_REQUIRED ACTION_. Go to the line with "US$1.10-1.50" in the records below, then output it and each following line exactly, up to and including the line with "the right to". Skip pictures and add nothing.

Collected data

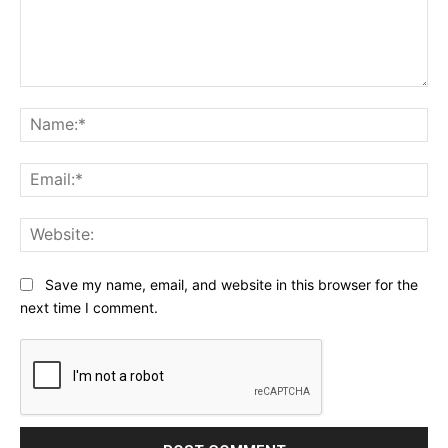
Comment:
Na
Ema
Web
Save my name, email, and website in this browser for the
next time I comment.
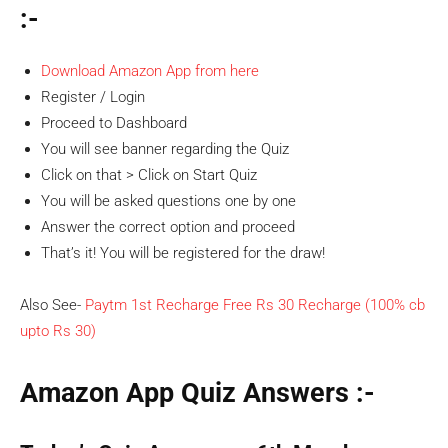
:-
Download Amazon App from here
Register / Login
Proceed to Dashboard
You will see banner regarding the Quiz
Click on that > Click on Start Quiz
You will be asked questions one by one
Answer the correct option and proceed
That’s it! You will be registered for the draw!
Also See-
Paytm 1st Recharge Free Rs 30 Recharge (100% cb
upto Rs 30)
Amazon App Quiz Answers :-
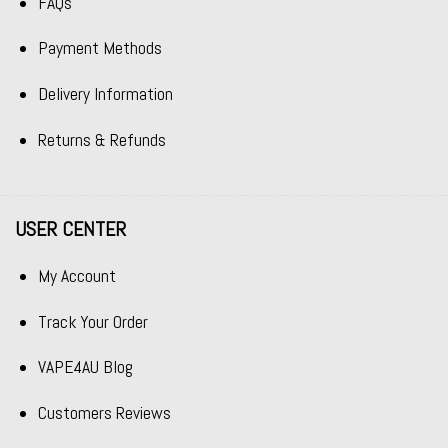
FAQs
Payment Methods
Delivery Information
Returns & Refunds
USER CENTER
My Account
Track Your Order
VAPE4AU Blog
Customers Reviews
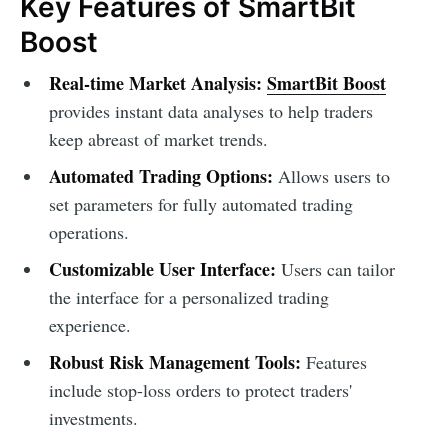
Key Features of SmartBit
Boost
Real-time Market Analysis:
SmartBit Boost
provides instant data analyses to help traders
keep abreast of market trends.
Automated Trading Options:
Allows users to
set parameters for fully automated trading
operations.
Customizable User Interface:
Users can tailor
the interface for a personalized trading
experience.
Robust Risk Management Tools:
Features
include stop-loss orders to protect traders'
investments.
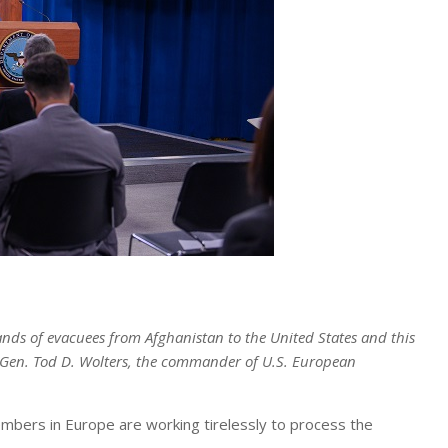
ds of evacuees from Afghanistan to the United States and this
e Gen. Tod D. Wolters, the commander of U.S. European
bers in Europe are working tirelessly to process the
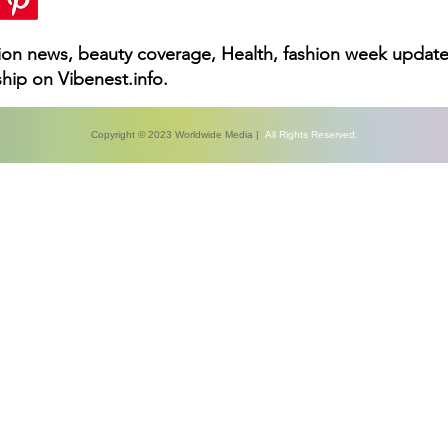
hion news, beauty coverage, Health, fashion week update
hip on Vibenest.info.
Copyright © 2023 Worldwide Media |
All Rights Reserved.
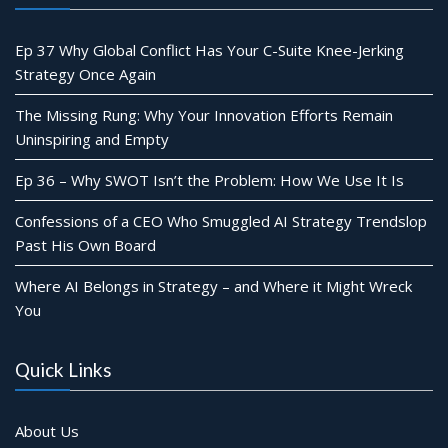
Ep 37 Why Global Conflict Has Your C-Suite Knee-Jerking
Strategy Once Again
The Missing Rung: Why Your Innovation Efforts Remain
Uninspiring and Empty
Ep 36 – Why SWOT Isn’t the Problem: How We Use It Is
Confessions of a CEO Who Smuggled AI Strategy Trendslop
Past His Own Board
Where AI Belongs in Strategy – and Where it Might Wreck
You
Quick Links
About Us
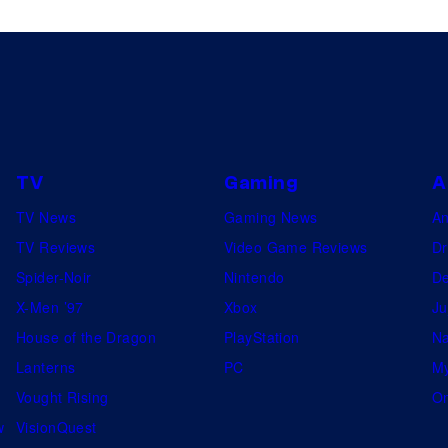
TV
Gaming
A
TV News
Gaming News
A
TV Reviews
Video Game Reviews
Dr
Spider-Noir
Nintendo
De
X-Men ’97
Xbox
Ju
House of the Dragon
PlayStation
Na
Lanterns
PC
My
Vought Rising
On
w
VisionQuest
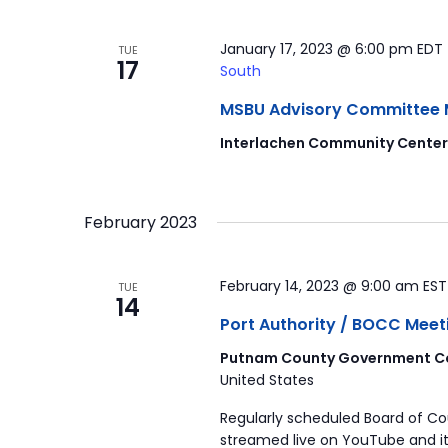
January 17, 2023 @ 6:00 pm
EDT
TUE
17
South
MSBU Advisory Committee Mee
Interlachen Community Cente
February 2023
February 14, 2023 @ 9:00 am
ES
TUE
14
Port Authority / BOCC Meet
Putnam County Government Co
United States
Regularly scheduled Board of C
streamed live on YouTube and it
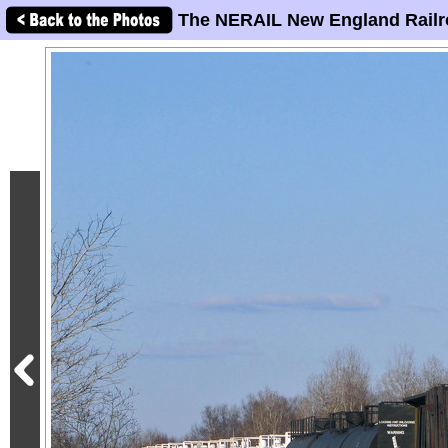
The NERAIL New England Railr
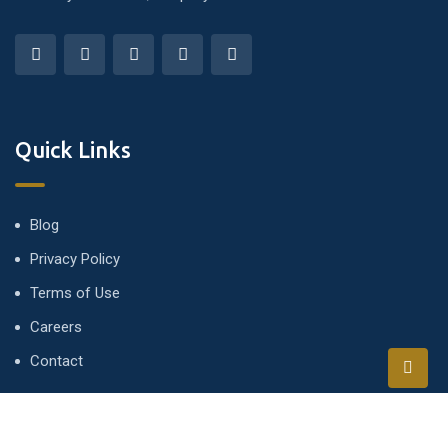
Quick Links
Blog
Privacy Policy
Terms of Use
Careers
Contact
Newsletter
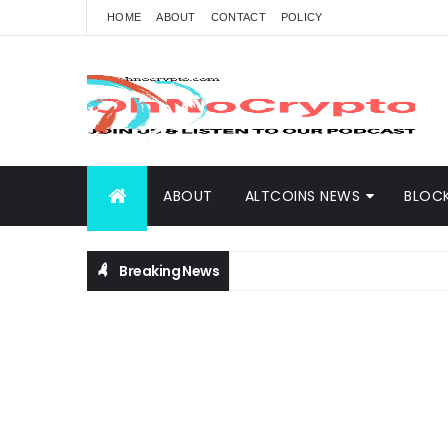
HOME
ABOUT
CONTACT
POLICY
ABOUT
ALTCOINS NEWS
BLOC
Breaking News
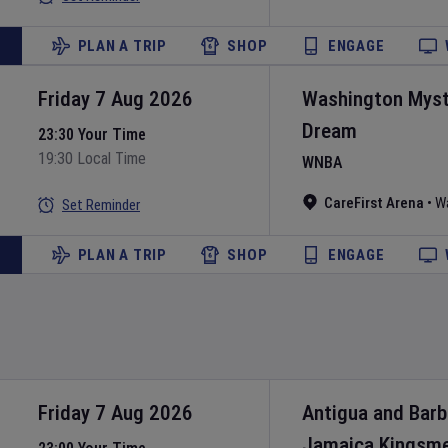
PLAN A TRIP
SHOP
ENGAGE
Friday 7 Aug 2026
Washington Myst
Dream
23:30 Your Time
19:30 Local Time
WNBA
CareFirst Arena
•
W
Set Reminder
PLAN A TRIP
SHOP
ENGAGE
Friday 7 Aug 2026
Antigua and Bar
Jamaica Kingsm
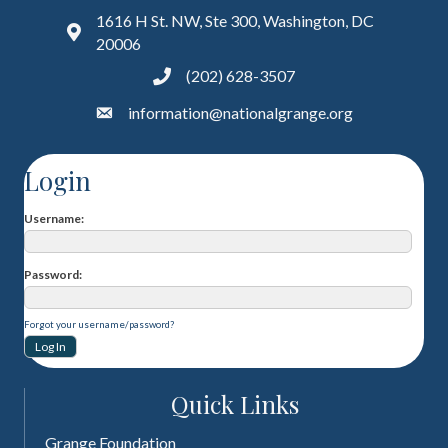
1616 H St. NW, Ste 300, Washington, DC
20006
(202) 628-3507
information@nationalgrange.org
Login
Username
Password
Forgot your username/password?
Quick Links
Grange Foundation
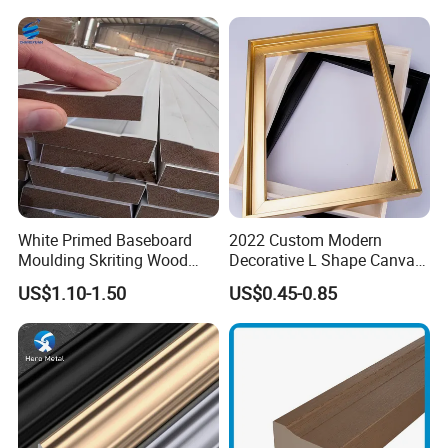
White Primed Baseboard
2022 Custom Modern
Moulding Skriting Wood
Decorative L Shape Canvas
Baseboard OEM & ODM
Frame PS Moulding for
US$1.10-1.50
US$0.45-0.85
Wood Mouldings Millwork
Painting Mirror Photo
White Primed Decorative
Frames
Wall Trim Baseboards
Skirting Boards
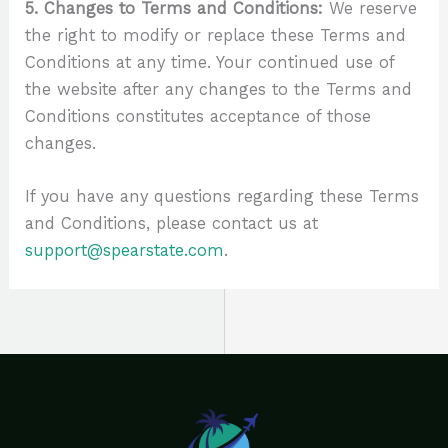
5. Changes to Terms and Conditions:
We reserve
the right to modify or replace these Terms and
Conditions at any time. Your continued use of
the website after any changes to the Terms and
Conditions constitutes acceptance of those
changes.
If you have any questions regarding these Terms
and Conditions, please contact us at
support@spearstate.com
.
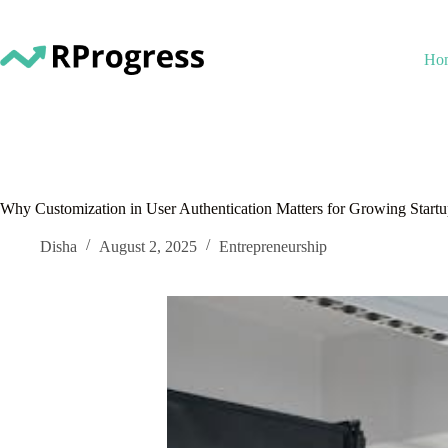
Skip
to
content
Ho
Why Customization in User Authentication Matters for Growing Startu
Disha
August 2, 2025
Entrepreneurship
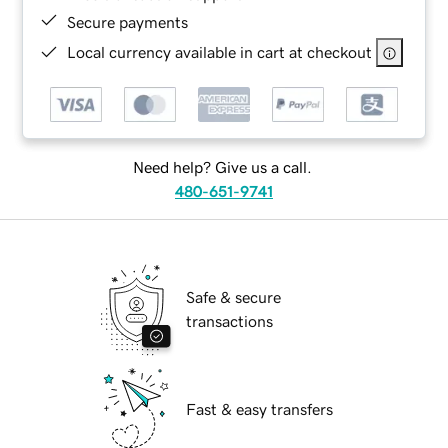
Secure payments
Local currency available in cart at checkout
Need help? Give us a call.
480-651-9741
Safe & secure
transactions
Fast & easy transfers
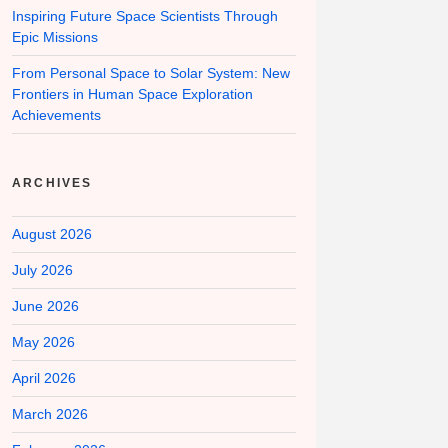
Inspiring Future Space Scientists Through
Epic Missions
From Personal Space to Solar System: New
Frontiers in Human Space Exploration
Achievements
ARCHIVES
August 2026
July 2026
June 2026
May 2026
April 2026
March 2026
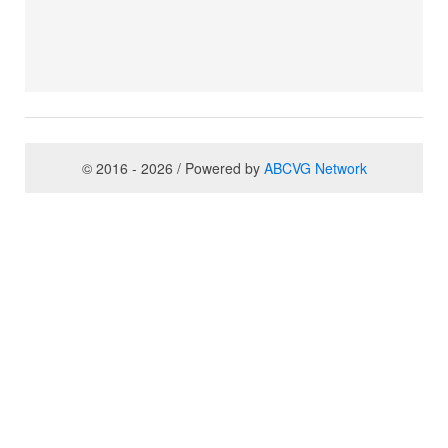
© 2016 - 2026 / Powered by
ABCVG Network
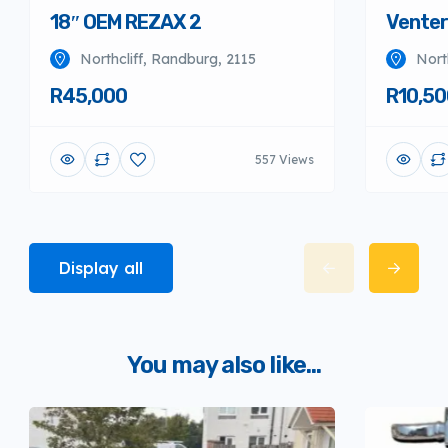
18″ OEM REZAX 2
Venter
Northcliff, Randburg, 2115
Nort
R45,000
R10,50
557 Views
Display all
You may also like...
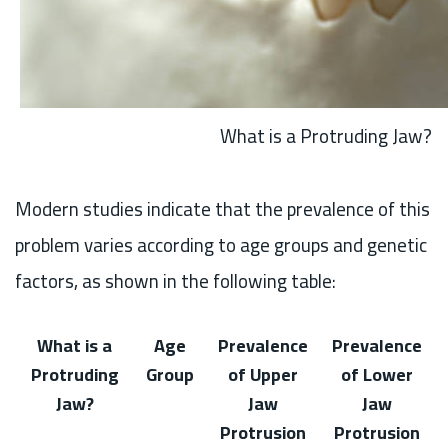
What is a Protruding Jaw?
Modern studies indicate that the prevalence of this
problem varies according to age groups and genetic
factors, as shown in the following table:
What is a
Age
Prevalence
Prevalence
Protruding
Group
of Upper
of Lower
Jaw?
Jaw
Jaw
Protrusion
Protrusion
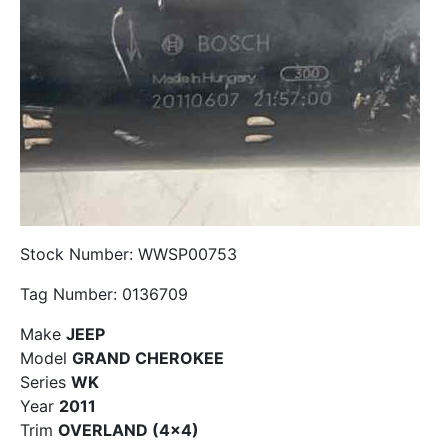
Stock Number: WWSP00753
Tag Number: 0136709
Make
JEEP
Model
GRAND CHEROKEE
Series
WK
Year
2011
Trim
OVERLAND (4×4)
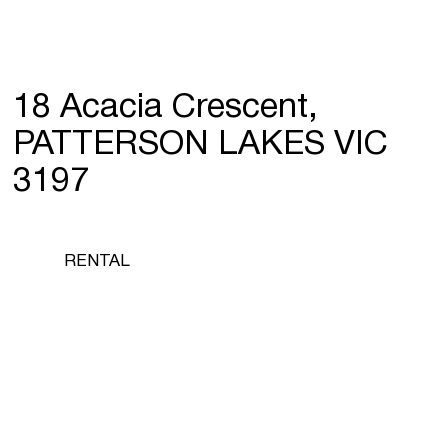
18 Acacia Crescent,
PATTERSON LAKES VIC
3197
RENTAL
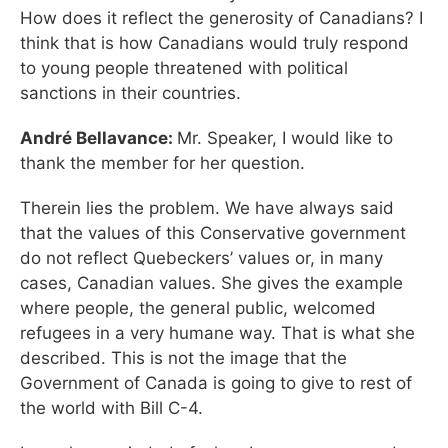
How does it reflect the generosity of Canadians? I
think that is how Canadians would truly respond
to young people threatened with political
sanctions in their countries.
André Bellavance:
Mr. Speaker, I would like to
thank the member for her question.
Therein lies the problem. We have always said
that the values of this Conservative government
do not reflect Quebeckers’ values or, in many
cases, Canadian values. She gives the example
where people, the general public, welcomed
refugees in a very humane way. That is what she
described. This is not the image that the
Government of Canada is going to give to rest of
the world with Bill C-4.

_RESULT BELOW_.
US$1.10-1.50
US$0.45-0.85
Wood Mouldings Millwork
Painting Mirror Photo
White Primed Decorative
Frames
Wall Trim Baseboards
Skirting Boards
5. Changes to Terms and Conditions:
We reserve
the right to modify or replace these Terms and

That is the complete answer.